Luckily for me, my group happened to start hanging out with a couple of fire dancers from Quixotic. After spending some time in the tent talking to them about how much they enjoy the community of artists that makes up Quixotic and how appreciative they are to be performing at Wakarusa, the rain came to a stop and it was time to get down to business. Our new friend Ken had a bag of tricks and a nifty staff with him, so with his badassery and the help of my hand drums, we started up a nice private fire show for the neighbors to gather around for. I can only hope everybody else found something equally awesome to occupy their time without music.
Sunday came about and everybody was in a bit of a daze. Starting the morning with a very well organized drum circle, today was destined to be a day of relaxation. The lineup was offering plenty of reggae and bluegrass for people to lay out on a blanket and enjoy.
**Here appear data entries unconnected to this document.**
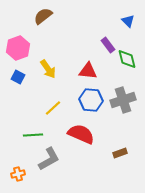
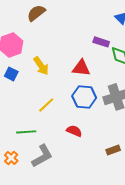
purple rectangle: (108, 45) -> (101, 42), turned -35
red semicircle: (81, 134) -> (74, 131), size x0.6
orange cross: (18, 174) -> (11, 158), moved, turned -32

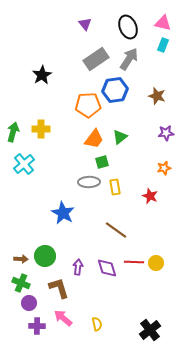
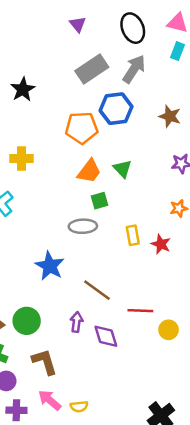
green triangle: (120, 137) -> (123, 169), turned -35
yellow rectangle: (115, 187) -> (133, 235), moved
brown line: (116, 230) -> (97, 290), moved
red line: (134, 262) -> (140, 311), moved
purple arrow: (78, 267) -> (76, 322), moved
yellow semicircle: (97, 324) -> (79, 406), moved, turned 96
People weren’t completely giving up on dancing, though. At Toubab Krewe I saw groups of people lying on the ground until the music forced them up for a few minutes of dancing before retreating back to the ground once again.
The day continues on with what seems to be fantastic weather until it happens again. I don’t know how, but the Arkansas skies bring in storms in seconds flat. Once again the stages were shut down for what looked like a pretty significant storm. So everybody packs back into their cars and tents to wait out the storm. After what was probably about 30-40 minutes of rather intense hail and rain, we came out of the tent to see a very different place than when we went in. Tents were flipped over, little creeks and ponds had formed in ditches, and everything was soaked. Unfortunately for my group, one of our tents had been completely ruined. Eventually they got the music started back up again, but for me and my car, Arkansas had gotten the best of us and it was time to head out. I’m rather disappointed to have had to miss Slightly Stoopid, Matisyahu, EOTO, and The Floozies closing out the festival, but I know they’ll all be around and I know I’ll be there dancing my face off.
The weather was a bit whacky, but so where the people that took over Ozark, Arkansas for four days. Mulberry Mountain has an energy unlike any other place I’ve ever been to, and I absolutely cannot wait to make it back next summer to see if they can somehow manage to top the four days that I had the pleasure of spending at Wakarusa Music Festival.